Copy the entries exactly. Their pictures do not belong in the copy.

[Entries taken from a collection]

========

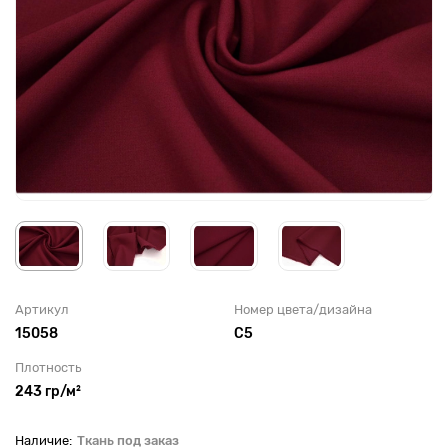
Артикул
Номер цвета/дизайна
15058
С5
Плотность
243 гр/м²
Ткань под заказ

========

## Response to this task
Артикул
Номер цвета/дизайна
15058
С5
Плотность
243 гр/м²
Ткань под заказ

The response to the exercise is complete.